**Problem requirements**
Search the material for the string "element" and copy each line where it occurs.

══════════════════════════════

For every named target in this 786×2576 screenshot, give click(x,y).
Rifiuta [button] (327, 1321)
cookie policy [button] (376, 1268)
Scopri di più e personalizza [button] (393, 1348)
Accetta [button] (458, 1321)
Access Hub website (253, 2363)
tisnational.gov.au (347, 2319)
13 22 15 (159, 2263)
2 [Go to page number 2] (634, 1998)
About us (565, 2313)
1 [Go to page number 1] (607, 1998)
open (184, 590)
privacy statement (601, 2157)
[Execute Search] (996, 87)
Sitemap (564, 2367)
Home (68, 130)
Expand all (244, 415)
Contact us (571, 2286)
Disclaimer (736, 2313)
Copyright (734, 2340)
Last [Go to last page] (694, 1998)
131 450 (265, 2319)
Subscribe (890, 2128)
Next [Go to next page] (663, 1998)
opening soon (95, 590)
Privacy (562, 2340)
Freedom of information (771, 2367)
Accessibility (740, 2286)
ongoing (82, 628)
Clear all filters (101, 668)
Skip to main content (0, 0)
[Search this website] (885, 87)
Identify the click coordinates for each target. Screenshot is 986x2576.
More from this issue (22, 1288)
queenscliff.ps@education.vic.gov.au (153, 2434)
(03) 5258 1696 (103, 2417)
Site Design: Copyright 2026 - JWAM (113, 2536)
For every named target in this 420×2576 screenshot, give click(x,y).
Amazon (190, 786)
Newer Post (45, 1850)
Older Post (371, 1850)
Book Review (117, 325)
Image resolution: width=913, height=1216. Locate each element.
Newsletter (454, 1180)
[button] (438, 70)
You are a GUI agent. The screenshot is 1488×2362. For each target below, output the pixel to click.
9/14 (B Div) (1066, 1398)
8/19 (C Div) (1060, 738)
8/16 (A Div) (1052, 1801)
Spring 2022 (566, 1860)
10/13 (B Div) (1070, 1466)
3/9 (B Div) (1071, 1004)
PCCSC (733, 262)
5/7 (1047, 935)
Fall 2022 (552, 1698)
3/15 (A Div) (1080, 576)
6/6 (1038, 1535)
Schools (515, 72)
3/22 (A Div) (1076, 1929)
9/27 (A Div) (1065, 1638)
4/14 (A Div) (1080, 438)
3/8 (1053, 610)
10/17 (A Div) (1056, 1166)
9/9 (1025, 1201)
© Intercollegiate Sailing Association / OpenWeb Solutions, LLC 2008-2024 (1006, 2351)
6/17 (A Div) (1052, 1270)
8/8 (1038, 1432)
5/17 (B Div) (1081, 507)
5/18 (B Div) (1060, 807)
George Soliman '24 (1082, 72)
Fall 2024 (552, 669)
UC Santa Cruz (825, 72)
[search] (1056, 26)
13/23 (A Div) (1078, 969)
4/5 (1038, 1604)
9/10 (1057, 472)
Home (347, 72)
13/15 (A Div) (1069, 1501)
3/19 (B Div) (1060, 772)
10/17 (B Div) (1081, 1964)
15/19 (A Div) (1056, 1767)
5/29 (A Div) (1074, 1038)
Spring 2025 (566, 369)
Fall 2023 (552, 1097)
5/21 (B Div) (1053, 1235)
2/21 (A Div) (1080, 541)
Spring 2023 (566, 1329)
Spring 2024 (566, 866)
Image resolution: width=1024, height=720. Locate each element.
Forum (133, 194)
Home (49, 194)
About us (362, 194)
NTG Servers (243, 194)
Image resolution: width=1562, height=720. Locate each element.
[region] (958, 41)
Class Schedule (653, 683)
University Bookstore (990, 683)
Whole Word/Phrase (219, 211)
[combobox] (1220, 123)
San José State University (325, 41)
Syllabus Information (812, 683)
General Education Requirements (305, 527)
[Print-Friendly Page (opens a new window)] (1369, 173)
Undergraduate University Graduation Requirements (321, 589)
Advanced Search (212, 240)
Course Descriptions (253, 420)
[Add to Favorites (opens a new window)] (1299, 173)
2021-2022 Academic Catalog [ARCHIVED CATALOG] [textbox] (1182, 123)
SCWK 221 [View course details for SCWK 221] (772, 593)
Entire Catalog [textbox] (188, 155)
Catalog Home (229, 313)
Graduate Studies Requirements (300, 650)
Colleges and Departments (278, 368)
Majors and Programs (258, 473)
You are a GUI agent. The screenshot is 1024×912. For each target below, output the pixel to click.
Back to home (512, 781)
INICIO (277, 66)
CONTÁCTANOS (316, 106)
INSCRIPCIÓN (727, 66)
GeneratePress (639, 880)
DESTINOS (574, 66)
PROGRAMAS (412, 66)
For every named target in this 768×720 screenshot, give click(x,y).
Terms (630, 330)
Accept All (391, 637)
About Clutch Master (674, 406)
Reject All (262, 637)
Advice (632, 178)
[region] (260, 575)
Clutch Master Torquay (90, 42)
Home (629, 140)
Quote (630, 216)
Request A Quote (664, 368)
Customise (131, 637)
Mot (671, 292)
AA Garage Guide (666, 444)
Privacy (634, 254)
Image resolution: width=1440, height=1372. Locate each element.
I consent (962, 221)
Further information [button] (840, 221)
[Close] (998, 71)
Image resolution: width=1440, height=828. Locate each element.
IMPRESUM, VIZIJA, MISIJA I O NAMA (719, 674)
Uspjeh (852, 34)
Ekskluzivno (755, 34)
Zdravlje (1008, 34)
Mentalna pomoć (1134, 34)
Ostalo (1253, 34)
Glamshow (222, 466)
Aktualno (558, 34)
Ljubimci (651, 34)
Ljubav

══════════════════════════════

**Answer space**
Image resolution: width=913, height=1216. Locate each element.
Image resolution: width=1024, height=720. Locate each element.
Image resolution: width=1562, height=720. Locate each element.
Image resolution: width=1440, height=1372. Locate each element.
Image resolution: width=1440, height=828. Locate each element.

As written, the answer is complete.